**WHAT NEEDS TO BE DONE**
In the listing below, locate the lines that hold "When" and copy them.

_____

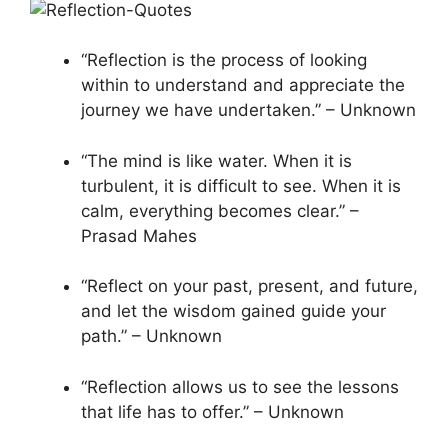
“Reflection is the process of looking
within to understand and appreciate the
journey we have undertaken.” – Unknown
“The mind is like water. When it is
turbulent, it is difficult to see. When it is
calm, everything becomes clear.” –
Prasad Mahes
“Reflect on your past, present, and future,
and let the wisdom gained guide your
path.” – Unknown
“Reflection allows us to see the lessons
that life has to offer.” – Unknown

_____

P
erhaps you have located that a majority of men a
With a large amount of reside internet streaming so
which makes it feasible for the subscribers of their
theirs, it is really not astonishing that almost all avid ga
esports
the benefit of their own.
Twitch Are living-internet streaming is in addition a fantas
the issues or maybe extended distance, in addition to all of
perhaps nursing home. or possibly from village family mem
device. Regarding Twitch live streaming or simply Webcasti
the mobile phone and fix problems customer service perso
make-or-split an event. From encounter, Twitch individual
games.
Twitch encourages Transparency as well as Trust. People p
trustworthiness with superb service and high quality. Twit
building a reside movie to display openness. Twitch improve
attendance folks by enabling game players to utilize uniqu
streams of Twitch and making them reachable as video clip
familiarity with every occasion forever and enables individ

_____

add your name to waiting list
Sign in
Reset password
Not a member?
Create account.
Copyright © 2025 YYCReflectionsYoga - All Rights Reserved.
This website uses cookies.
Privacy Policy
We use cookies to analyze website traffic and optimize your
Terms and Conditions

_____

**ANSWER TO THIS EXERCISE**
“The mind is like water. When it is
turbulent, it is difficult to see. When it is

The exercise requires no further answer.